Generell gilt: Eine höhere Validität führt zu einer besseren Erfolgsquote. Dieser Kennwert kann und sollte durch die Personaler*innen mit Hilfe von geeigneten Personalauswahlinstrumenten gezielt beeinflusst werden.
Fazit: Die Taylor-Russell Tafeln und die Erfolgsquote
Diese Bestimmung der verschiedenen Kennwerte ist nicht willkürlich. Hierfür entwickelten Taylor und Russell bereits 1939 (!) eine Formel, um aus diesen drei Werten die Erfolgsquote, also wie hoch die Wahrscheinlichkeit ist, dass die eingestellten Bewerber*innen auch tatsächlich für die Stelle geeignet sind, zu berechnen. Bei einer beispielhaften Erfolgsquote von 50% ist nur die Hälfte der eingestellten Bewerber*innen tatsächlich für den Job geeignet. Dabei entsprechen 50% der Zufallswahrscheinlichkeit, d.h. dass ein Münzwurf zu einer ebenso hohen Erfolgsquote führen würde. Daher ist es wichtige eine deutlich höhere Erfolgsquote anzustreben, mit dem Ziel möglichst viele tatsächlich geeignete Bewerber*innen einzustellen.

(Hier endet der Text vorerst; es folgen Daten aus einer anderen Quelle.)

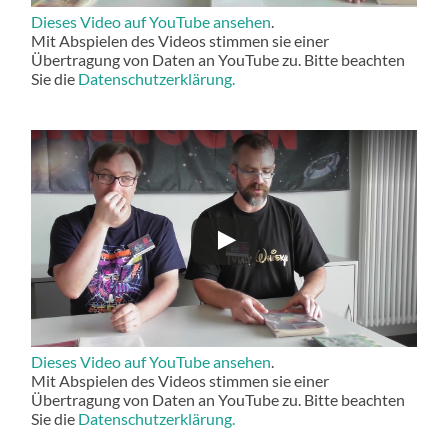
Dieses Video auf YouTube ansehen
.
Mit Abspielen des Videos stimmen sie einer
Übertragung von Daten an YouTube zu. Bitte beachten
Sie die
Datenschutzerklärung.
Dieses Video auf YouTube ansehen
.
Mit Abspielen des Videos stimmen sie einer
Übertragung von Daten an YouTube zu. Bitte beachten
Sie die
Datenschutzerklärung.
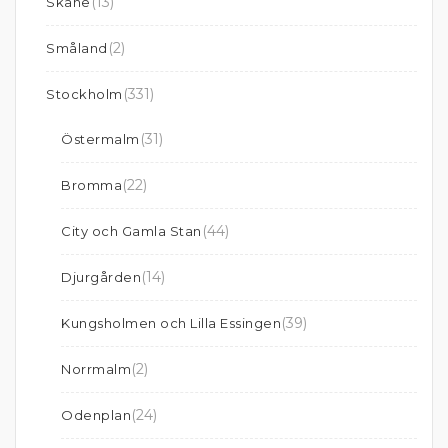
(13)
Skåne
(2)
Småland
(331)
Stockholm
(31)
Östermalm
(22)
Bromma
(44)
City och Gamla Stan
(14)
Djurgården
(39)
Kungsholmen och Lilla Essingen
(2)
Norrmalm
(24)
Odenplan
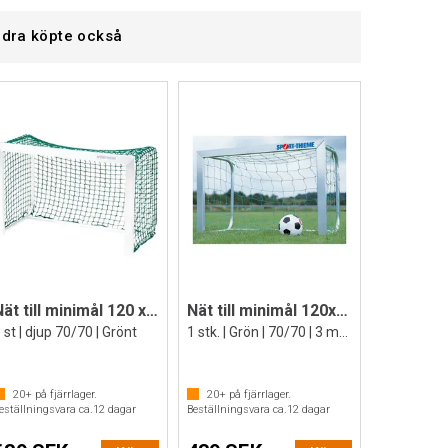
dra köpte också
Nät till minimål 120 x 80 cm
Nät till minimål 120x80 cm
 st | djup 70/70 | Grönt
1 stk. | Grön | 70/70 | 3 mm | M100
20+
på fjärrlager.
20+
på fjärrlager.
eställningsvara ca.
12
dagar
Beställningsvara ca.
12
dagar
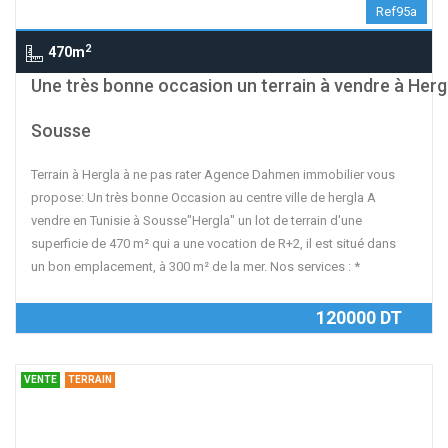
Ref95a
2
470m
contributors
OpenStreetMap
| ©
Leaflet
Une très bonne occasion un terrain à vendre à Herg
Sousse
Terrain à Hergla à ne pas rater Agence Dahmen immobilier vous
propose: Un très bonne Occasion au centre ville de hergla A
vendre en Tunisie à Sousse"Hergla" un lot de terrain d'une
superficie de 470 m² qui a une vocation de R+2, il est situé dans
un bon emplacement, à 300 m² de la mer. Nos services : *
120000 DT
VENTE
TERRAIN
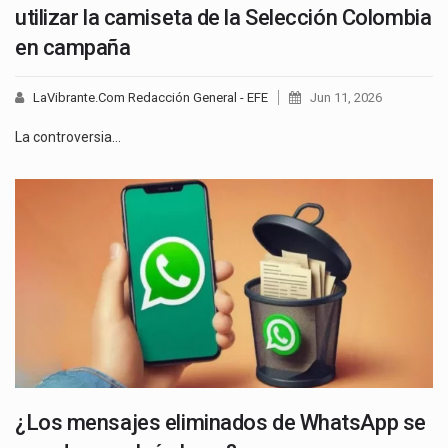
utilizar la camiseta de la Selección Colombia
en campaña
LaVibrante.Com Redacción General - EFE
Jun 11, 2026
La controversia…
¿Los mensajes eliminados de WhatsApp se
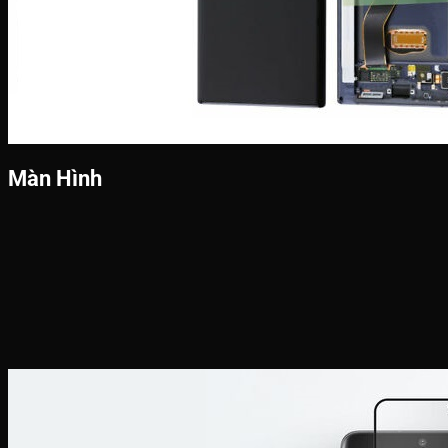
Màn Hình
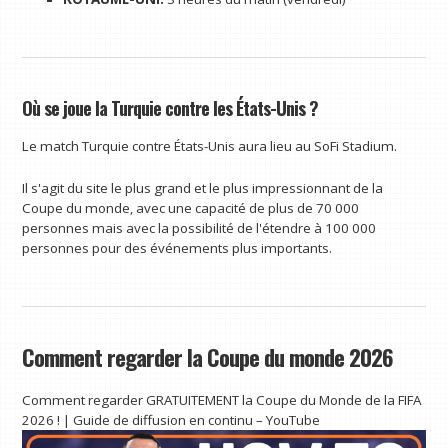
Où se joue la Turquie contre les États-Unis ?
Le match Turquie contre États-Unis aura lieu au SoFi Stadium.
Il s'agit du site le plus grand et le plus impressionnant de la
Coupe du monde, avec une capacité de plus de 70 000
personnes mais avec la possibilité de l'étendre à 100 000
personnes pour des événements plus importants.
Comment regarder la Coupe du monde 2026
Comment regarder GRATUITEMENT la Coupe du Monde de la FIFA
2026 ! | Guide de diffusion en continu – YouTube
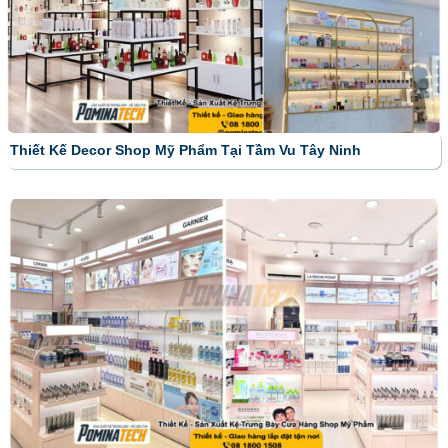
Thiết Kế Decor Shop Mỹ Phẩm Tại Tầm Vu Tây Ninh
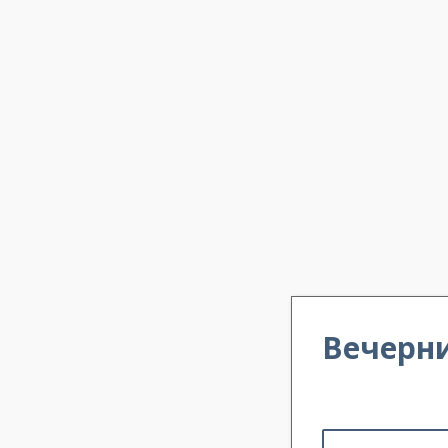
Вечерни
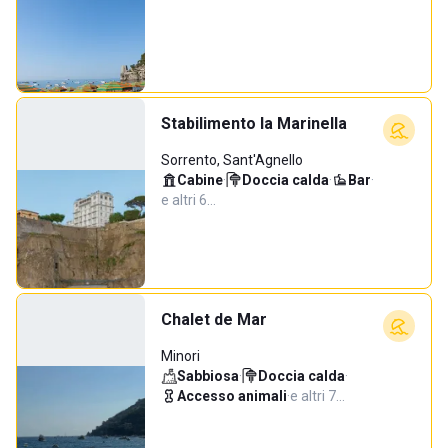
Stabilimento la Marinella
Sorrento, Sant'Agnello
Cabine
·
Doccia calda
·
Bar
·
e altri 6…
Chalet de Mar
Minori
Sabbiosa
·
Doccia calda
·
Accesso animali
·
e altri 7…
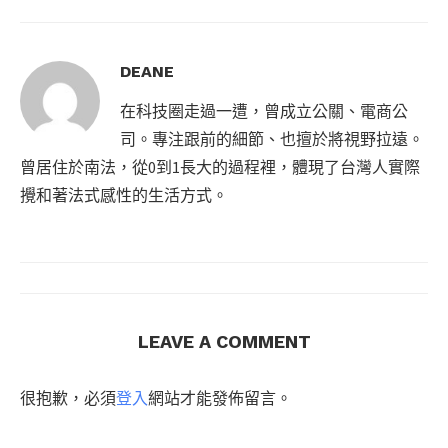
DEANE
在科技圈走過一遭，曾成立公關、電商公
司。專注跟前的細節、也擅於將視野拉遠。
曾居住於南法，從0到1長大的過程裡，體現了台灣人實際
攪和著法式感性的生活方式。
LEAVE A COMMENT
很抱歉，必須
登入
網站才能發佈留言。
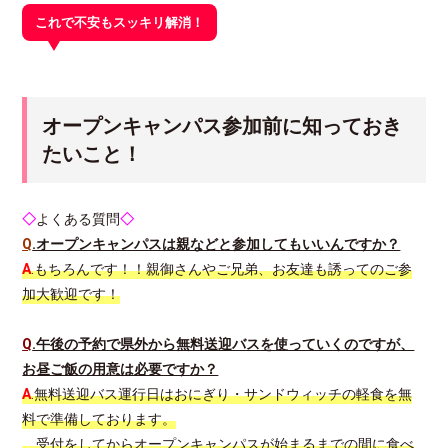
これで不安もスッキリ解消！
オープンキャンパス参加前に知っておき
たいこと！
◇
よくある質問
◇
Q
.オープンキャンパスは親などと参加してもいいんですか？
A
.もちろんです！！親御さんやご兄弟、お友達も誘ってのご参
加大歓迎です！
Q
.午後の予約で県外から無料送迎バスを使っていくのですが、
お昼ご飯の用意は必要ですか？
A
.無料送迎バス運行日はおにぎり・サンドウィッチの軽食を無
料で準備しております。
受付をしてからオープンキャンパスが始まるまでの間に食べ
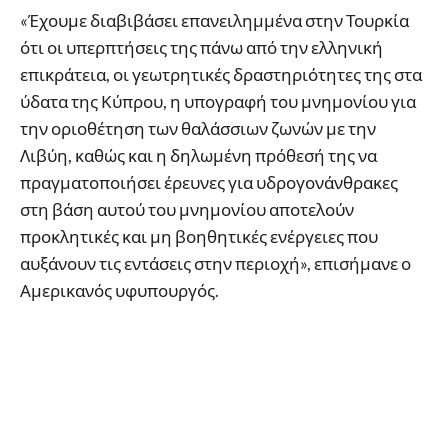
«Έχουμε διαβιβάσει επανειλημμένα στην Τουρκία
ότι οι υπερπτήσεις της πάνω από την ελληνική
επικράτεια, οι γεωτρητικές δραστηριότητες της στα
ύδατα της Κύπρου, η υπογραφή του μνημονίου για
την οριοθέτηση των θαλάσσιων ζωνών με την
Λιβύη, καθώς και η δηλωμένη πρόθεσή της να
πραγματοποιήσει έρευνες για υδρογονάνθρακες
στη βάση αυτού του μνημονίου αποτελούν
προκλητικές και μη βοηθητικές ενέργειες που
αυξάνουν τις εντάσεις στην περιοχή», επισήμανε ο
Αμερικανός υφυπουργός.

In einem Szenario mit vielen geeigneten Bewerber*innen (Basisrate 70%) und einer Selektionsquote von 50%, führt der Einsatz des unstrukturierten Interviews mit einer Validität von 0.40 zu einer zufriedenstellenden Erfolgsquote von 81%.

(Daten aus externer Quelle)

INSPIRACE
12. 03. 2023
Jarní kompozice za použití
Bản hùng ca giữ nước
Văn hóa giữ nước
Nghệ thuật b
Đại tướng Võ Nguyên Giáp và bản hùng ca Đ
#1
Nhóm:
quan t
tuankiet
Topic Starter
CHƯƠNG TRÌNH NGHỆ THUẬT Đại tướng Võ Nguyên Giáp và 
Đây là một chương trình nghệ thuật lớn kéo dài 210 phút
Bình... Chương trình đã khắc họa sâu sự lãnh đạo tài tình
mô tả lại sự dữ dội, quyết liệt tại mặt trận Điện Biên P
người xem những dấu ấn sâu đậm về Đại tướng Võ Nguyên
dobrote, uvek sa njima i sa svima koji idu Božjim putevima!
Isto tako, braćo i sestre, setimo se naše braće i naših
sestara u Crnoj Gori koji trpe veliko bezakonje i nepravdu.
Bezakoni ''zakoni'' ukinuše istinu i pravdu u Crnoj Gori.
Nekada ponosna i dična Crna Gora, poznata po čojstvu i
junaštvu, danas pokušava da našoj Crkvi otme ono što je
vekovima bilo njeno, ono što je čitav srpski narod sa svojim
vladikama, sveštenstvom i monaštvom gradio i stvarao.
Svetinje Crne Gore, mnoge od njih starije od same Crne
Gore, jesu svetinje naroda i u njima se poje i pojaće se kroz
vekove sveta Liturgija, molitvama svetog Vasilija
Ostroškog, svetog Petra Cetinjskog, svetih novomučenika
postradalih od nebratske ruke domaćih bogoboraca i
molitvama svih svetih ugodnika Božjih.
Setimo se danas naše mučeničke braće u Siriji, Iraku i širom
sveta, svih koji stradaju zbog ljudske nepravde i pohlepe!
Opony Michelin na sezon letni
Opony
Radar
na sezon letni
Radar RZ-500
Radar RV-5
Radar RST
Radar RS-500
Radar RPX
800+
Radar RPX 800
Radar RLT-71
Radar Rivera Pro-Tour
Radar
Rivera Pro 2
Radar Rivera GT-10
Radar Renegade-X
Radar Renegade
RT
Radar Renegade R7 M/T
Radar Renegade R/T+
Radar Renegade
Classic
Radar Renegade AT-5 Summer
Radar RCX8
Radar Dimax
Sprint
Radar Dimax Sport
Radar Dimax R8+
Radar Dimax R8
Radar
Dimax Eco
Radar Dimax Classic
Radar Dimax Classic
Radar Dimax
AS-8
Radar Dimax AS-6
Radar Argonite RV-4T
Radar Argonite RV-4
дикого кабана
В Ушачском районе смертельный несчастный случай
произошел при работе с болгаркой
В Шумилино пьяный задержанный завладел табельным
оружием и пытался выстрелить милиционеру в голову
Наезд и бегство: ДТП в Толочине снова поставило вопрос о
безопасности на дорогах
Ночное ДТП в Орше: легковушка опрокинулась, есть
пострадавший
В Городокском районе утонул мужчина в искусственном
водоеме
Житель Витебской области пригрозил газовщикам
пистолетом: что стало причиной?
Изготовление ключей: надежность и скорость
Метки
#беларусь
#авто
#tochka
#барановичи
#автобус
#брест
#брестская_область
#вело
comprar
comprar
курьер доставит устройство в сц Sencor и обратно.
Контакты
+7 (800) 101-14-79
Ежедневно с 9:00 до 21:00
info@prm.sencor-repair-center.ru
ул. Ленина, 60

Bei einem starken Mangel an Fachkräften und einer somit deutlich geringeren Basisrate, sinkt die Erfolgsquote deutlich ab, auf 63% – nicht mehr weit entfernt von der Ratewahrscheinlichkeit.

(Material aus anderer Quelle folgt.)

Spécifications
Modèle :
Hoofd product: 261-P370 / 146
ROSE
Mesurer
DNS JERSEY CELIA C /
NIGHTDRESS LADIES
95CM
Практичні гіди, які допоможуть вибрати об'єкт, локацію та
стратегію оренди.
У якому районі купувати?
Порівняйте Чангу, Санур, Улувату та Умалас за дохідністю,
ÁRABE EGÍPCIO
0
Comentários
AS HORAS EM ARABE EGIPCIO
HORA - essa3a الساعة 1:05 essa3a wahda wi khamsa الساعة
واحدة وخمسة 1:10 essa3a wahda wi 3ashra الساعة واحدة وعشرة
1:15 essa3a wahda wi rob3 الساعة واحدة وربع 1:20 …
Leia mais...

Die beste Möglichkeit dem entgegenzuwirken, ist die Kombination mehrerer inkrementell valider Personalauswahlmethoden zu verwenden, d.h. dass die Validität durch die Verwendung mehrerer Methoden im Gegensatz zur Anwendung eines einzelnen Verfahrens zu erhöhen, sodass die zusätzlichen Verfahren so zu einer genaueren Personalentscheidung beitragen. In der Praxis könnte es sich beispielsweise um eine Kombination aus Tests, Interviews und Arbeitsproben, z.B. im Rahmen eines Assessment Centers (AC), handeln. Auf diese Weise steigt die Validität des Verfahrens an und in Folge dessen verbessert sich die Erfolgsquote.
Gerade in der aktuellen Situation des Arbeitsmarktes mit einem Fachkräftemangel steht die Personalauswahl vor neue Herausforderungen. Unternehmen mit guter Eignungsdiagnostik können diesen erfolgreich bewältigen und so zuverlässige und valide Personalentscheidungen treffen – der Einsatz geeigneter und sinnvoll kombinierter Auswahlinstrumente lohnt sich!
Zwecks einer zuverlässigen Personalauswahl bedeutet das also: Die Kombination aus mehreren (validen) Auswahlverfahren erhöht die Wahrscheinlichkeit geeignete Kandidat*innen einzustellen. Dabei gilt besonders: Je größer der Fachkräftemangel und der Mangel an geeigneten Arbeitskräften ist, desto wichtiger werden die Validität und Zuverlässigkeit der eingesetzten Personalauswahlverfahren. Anders als in einer Personalauswahlsituation mit einem großen Bewerber*innenangebot, MUSS bei nur wenigen Möglichkeiten die Entscheidung zuverlässig sein.